(In memory of Dame Thatcher — the aptly titled “Iron Lady”—I re-print this lesson, originally published in 2002. Maggie Thatcher, R.I.P.)
In the long history of Great Britain’s monarchy, men ruled almost constantly, yet the two most memorable reigns were by women, Elizabeth I and Victoria. Something of the same could be said about the nation’s prime ministers. They have all been men, except for one of the most memorable, Margaret “Maggie” Thatcher, who became head of Britain’s Conservative Party this week (Feb 11) in 1975. “The Iron Lady,” as she was called, subsequently became the only British Prime Minister of the 20th Century to be elected to three consecutive terms in office.
As PM, Thatcher’s top priority was to end Britain’s flirtation with Socialism by privatizing as many state-owned industries as possible, while at the same time reducing the power of Britain’s trade unions, which Thatcher believed had prevented Britain from modernizing its economy. She also fought to reduce taxes, cut bureaucratic red tape and encourage home ownership. And last but not least, Thatcher — the daughter of a grocer — worked to hammer the final nail in the coffin of the British class system, which she was convinced stifled the entrepreneurial spirit and prevented talented people, regardless of birth origin, from achieving success.
Thatcher had detractors, especially as unemployment rose in the wake of her privatization plans, and it is probably true that what saved her from being defeated for re-election was Britain’s victory in the Falklands War in 1982 — a war in which Thatcher sent British warships to oust Argentine troops from the tiny Falkland Islands that both Britain and Argentina claimed.

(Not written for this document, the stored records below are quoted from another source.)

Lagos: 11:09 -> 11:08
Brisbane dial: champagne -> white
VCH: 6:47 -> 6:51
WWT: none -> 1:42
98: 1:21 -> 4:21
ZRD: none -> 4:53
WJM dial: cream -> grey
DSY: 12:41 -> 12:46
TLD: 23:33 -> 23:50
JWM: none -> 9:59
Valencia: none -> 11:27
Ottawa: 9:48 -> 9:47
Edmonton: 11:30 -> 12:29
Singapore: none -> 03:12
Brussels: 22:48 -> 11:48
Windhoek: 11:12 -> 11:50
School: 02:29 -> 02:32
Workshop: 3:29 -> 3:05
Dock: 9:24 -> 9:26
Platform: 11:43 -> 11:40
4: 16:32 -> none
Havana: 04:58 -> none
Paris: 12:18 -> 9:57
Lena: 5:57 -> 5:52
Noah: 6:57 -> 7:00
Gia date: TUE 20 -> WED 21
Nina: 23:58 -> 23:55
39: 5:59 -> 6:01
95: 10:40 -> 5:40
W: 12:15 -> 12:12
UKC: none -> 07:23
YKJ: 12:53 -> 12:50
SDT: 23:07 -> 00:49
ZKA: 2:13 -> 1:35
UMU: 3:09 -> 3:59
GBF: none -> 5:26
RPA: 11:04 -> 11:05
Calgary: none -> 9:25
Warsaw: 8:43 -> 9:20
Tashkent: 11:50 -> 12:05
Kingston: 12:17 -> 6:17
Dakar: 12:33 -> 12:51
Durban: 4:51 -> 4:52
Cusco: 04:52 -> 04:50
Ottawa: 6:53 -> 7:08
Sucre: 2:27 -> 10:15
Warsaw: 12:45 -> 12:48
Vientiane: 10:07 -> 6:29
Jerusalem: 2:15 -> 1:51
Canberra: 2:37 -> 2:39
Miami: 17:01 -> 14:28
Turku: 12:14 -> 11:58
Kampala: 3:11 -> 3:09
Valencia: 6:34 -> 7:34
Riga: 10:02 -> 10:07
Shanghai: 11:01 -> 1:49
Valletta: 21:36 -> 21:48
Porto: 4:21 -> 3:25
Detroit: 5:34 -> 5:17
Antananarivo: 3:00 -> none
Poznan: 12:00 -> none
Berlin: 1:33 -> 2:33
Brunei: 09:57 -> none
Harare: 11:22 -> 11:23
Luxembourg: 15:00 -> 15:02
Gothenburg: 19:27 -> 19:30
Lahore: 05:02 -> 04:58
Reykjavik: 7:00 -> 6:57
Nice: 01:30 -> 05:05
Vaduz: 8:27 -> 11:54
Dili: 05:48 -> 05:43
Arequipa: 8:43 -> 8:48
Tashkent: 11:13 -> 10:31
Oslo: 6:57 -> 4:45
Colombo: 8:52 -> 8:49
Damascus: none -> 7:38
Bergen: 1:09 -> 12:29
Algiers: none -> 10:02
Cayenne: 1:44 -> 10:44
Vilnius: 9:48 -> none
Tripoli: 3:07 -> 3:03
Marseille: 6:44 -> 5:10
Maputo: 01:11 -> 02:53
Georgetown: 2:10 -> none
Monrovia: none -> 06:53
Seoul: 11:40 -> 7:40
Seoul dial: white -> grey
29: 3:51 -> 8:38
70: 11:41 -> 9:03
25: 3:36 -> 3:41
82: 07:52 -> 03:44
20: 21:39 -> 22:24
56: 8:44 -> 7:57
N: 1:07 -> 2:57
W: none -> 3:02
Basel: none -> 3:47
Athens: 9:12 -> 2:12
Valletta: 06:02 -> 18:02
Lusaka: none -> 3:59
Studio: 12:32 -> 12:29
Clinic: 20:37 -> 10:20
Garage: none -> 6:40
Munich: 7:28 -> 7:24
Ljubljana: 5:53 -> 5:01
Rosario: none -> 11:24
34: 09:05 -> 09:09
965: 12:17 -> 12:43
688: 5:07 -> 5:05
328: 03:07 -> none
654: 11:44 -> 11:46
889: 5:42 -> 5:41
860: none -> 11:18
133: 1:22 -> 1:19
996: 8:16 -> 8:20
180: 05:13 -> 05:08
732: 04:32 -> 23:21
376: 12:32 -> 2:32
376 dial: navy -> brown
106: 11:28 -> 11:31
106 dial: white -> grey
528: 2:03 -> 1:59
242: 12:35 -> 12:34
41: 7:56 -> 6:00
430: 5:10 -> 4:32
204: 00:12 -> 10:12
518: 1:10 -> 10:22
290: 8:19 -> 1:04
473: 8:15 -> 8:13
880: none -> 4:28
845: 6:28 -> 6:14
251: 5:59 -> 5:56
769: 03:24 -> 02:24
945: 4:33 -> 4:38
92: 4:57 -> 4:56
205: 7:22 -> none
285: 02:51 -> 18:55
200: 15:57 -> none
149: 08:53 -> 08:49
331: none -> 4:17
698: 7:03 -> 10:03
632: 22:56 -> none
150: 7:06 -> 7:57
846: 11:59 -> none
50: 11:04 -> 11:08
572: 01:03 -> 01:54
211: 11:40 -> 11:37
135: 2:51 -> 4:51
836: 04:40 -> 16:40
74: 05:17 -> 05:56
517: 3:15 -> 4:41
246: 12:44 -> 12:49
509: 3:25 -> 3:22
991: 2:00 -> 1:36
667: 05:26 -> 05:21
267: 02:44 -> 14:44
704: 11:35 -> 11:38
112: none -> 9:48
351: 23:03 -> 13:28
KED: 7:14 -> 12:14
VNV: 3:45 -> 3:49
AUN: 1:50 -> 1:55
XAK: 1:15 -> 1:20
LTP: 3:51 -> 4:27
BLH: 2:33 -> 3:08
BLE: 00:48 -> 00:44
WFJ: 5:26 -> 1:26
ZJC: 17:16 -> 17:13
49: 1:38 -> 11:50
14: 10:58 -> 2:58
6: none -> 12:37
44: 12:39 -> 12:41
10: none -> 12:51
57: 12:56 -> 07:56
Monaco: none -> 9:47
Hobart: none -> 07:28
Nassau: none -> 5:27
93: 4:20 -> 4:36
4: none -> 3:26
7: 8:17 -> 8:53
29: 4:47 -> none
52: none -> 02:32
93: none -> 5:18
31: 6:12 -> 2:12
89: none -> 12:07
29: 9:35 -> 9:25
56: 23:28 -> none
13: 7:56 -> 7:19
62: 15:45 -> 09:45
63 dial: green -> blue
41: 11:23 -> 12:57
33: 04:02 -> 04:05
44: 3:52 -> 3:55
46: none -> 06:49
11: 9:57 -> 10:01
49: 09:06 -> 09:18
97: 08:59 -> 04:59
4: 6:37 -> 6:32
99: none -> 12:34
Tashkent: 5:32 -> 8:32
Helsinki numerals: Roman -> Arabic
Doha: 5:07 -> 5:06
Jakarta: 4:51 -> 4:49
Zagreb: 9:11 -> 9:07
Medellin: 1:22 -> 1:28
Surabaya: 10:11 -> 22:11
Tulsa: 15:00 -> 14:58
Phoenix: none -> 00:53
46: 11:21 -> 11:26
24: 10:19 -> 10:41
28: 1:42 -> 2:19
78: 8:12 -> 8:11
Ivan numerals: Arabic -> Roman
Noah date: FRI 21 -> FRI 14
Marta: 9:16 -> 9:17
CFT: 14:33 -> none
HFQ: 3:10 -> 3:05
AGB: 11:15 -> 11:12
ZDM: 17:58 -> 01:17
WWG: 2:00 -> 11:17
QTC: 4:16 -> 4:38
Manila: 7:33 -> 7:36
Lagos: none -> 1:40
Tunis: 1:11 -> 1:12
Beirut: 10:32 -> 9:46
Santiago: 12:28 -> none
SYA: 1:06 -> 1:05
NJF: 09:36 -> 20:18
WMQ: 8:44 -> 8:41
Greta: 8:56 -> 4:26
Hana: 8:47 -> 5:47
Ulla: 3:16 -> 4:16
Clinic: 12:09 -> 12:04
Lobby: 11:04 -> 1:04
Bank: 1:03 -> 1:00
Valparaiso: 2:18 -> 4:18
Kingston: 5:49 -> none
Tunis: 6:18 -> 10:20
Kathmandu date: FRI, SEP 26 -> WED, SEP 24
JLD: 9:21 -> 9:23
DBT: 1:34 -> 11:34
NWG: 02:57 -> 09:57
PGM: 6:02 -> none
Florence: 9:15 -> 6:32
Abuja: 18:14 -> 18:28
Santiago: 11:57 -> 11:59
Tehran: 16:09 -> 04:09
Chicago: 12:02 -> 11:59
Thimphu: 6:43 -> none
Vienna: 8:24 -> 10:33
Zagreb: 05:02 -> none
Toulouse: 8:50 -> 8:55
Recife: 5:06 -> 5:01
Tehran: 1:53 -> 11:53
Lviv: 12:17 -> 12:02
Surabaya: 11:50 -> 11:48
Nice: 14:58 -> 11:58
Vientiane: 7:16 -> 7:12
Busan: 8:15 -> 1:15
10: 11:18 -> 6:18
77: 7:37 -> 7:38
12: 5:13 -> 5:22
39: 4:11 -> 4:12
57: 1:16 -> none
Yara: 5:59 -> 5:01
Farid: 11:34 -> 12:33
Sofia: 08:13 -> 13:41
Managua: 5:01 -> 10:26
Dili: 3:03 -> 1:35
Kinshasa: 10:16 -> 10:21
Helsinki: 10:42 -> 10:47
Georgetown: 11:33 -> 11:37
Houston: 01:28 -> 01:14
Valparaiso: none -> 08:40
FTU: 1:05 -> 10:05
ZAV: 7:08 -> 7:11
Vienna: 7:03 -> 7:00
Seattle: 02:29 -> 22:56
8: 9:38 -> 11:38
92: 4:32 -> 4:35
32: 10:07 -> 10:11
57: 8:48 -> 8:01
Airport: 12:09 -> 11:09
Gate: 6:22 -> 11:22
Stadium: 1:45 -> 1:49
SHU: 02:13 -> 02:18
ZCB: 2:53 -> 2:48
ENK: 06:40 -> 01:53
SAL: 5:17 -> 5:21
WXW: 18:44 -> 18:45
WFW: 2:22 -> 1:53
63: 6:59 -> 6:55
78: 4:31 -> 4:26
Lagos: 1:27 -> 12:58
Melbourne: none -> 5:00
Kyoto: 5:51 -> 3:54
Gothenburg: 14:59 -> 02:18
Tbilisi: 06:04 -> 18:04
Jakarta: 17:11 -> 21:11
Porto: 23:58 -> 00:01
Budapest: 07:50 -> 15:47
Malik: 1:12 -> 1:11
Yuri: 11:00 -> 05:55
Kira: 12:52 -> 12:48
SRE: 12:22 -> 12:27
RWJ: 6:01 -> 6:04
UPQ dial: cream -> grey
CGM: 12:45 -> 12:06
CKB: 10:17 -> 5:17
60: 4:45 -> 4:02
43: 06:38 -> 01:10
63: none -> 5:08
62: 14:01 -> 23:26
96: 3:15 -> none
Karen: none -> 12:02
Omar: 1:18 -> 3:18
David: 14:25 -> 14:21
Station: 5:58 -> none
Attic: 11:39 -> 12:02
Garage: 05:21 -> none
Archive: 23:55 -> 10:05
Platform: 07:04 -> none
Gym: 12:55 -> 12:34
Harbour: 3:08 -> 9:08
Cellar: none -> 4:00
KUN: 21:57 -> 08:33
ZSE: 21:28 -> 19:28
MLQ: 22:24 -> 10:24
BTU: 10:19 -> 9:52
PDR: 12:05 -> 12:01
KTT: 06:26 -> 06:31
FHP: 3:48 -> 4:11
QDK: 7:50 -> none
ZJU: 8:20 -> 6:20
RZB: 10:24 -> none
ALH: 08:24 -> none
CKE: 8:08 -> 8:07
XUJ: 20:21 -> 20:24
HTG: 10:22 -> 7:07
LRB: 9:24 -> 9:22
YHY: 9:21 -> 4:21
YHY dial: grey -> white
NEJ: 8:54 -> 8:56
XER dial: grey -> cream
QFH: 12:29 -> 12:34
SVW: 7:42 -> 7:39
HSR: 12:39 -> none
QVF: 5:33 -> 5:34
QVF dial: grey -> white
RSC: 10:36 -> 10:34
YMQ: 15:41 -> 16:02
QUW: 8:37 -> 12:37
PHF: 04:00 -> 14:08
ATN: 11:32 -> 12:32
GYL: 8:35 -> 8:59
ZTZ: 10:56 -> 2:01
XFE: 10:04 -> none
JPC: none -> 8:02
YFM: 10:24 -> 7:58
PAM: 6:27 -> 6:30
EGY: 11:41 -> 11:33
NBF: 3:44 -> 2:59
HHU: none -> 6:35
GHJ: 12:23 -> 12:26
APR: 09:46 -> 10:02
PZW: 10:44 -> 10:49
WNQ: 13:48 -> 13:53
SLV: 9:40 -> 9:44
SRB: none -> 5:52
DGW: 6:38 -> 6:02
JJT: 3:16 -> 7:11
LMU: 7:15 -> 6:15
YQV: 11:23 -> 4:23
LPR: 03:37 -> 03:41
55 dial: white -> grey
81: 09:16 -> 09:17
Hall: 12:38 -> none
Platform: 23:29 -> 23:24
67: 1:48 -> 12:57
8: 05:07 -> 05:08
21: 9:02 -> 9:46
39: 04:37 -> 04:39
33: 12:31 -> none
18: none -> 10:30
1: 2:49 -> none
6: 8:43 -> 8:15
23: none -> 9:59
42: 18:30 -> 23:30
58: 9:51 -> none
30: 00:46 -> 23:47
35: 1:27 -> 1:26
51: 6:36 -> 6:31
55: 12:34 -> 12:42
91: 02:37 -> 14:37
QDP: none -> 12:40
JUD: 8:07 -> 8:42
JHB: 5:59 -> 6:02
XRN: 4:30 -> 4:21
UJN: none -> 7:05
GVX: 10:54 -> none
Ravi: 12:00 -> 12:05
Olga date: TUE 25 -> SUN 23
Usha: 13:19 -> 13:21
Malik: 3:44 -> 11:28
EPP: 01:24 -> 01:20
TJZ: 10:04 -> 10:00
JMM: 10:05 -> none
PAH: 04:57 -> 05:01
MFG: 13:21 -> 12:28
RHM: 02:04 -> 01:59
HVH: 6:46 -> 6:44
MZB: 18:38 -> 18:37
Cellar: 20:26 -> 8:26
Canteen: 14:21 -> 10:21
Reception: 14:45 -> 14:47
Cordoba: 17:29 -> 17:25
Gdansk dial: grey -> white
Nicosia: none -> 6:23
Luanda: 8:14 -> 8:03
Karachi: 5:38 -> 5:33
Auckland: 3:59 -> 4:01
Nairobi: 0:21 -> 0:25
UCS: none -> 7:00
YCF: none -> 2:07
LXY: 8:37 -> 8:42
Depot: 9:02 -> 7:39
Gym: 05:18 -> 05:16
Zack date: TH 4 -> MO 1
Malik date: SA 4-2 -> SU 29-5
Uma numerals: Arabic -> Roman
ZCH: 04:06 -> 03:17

However, by the end of her second term the British economy had responded to her initiatives, and the British middle class had rallied to her cause. She was overwhelmingly elected to a third term in 1987.
Maggie Thatcher was (like her soul mate, Ronald Reagan) that rarest of political animals, a conviction politician, and, love her or hate her, her unflinching belief in capitalism and democratic government helped her change Britain in truly fundamental ways. Indeed, it says something about Thatcher that, next to the trade unions and other members of the far Left, the group that fought her the hardest during her time in office was the elitist Tory gentry on the far Right (elements of that Tory elite helped oust her from party leadership in 1990). Both groups preferred the status quo, and Thatcher would have none of it.
Today, of all the honors that a still active Maggie Thatcher has accrued, including the title of Baroness, perhaps the one dearest to her heart is the honor of seeing her name attached to an ideology. To this day, “Thatcherism” affects the national life of Great Britain, and it surely will for years to come.